◆ TASK BRIEF ◆
The answer should consist of the full listing below, repeated exactly and free of pictures.
^^^^
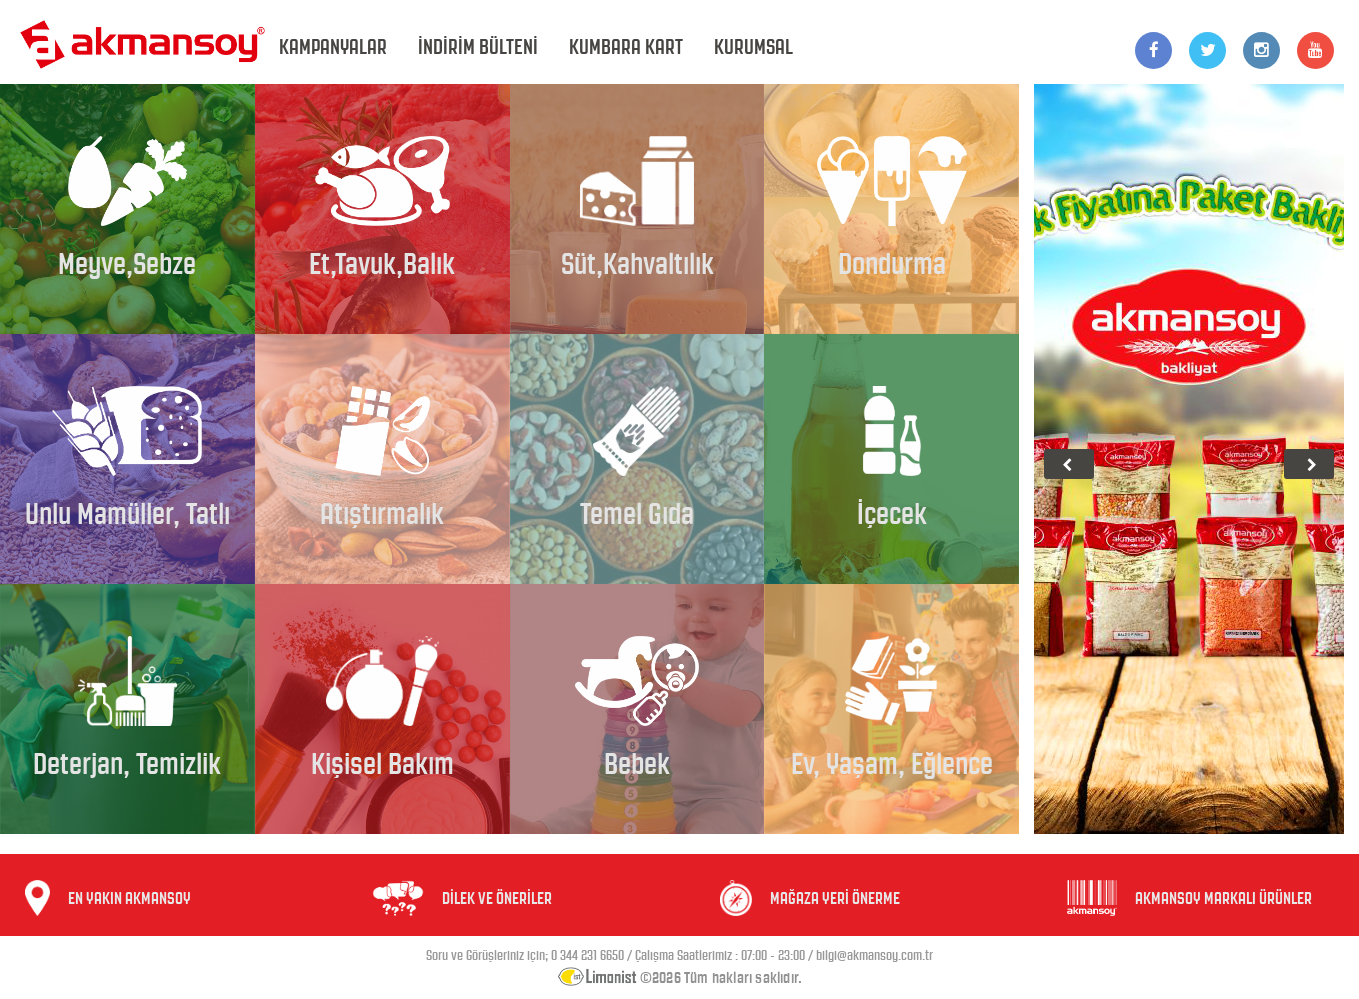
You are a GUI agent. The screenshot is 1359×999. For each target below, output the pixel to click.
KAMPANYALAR (333, 47)
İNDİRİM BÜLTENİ (478, 47)
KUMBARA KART (626, 47)
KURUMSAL (753, 47)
^^^^
◆ REPLY ◆
You are a GUI agent. The screenshot is 1359×999. For each target below, output the pixel to click.
KAMPANYALAR (333, 47)
İNDİRİM BÜLTENİ (478, 47)
KUMBARA KART (626, 47)
KURUMSAL (753, 47)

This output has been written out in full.